The records that follow are to be copied word for word. Pictures should be omitted.

[Opening Data in this exercise section]

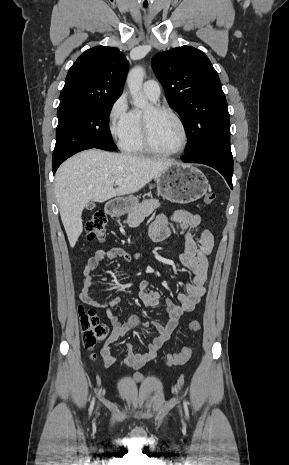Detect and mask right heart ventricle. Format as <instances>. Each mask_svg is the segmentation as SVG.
<instances>
[{
	"label": "right heart ventricle",
	"instance_id": "e07e8e85",
	"mask_svg": "<svg viewBox=\"0 0 289 465\" xmlns=\"http://www.w3.org/2000/svg\"><path fill=\"white\" fill-rule=\"evenodd\" d=\"M142 112L138 109L131 111V127L128 135L121 143V148L128 154L144 155L147 150L142 140Z\"/></svg>",
	"mask_w": 289,
	"mask_h": 465
}]
</instances>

[Closing Data in this exercise section]

### Response:
Detect and mask right heart ventricle. Format as <instances>. Each mask_svg is the segmentation as SVG.
<instances>
[{
	"label": "right heart ventricle",
	"instance_id": "e07e8e85",
	"mask_svg": "<svg viewBox=\"0 0 289 465\" xmlns=\"http://www.w3.org/2000/svg\"><path fill=\"white\" fill-rule=\"evenodd\" d=\"M142 112L138 109L131 111V127L128 135L121 143V148L128 154L144 155L147 150L142 140Z\"/></svg>",
	"mask_w": 289,
	"mask_h": 465
}]
</instances>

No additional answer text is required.